WHAT TO WORK ON >> In the data that follows, every line containing the word "себя" should be returned.

Dataset items:

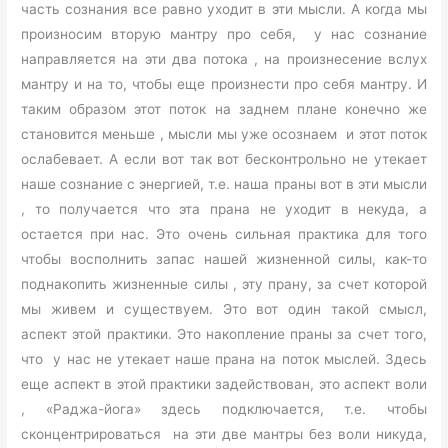
часть сознания все равно уходит в эти мысли. А когда мы
произносим вторую мантру про себя, у нас сознание
направляется на эти два потока , на произнесение вслух
мантру и на то, чтобы еще произнести про себя мантру. И
таким образом этот поток на заднем плане конечно же
становится меньше , мысли мы уже осознаем и этот поток
ослабевает. А если вот так вот бесконтрольно не утекает
наше сознание с энергией, т.е. наша праны вот в эти мысли
, то получается что эта прана не уходит в некуда, а
остается при нас. Это очень сильная практика для того
чтобы восполнить запас нашей жизненной силы, как-то
поднакопить жизненные силы , эту прану, за счет которой
мы живем и существуем. Это вот один такой смысл,
аспект этой практики. Это накопление праны за счет того,
что у нас не утекает наше прана на поток мыслей. Здесь
еще аспект в этой практики задействован, это аспект воли
, «Раджа-йога» здесь подключается, т.е. чтобы
сконцентрироваться на эти две мантры без воли никуда,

EXERCISE SOLUTION >>
произносим вторую мантру про себя, у нас сознание
мантру и на то, чтобы еще произнести про себя мантру. И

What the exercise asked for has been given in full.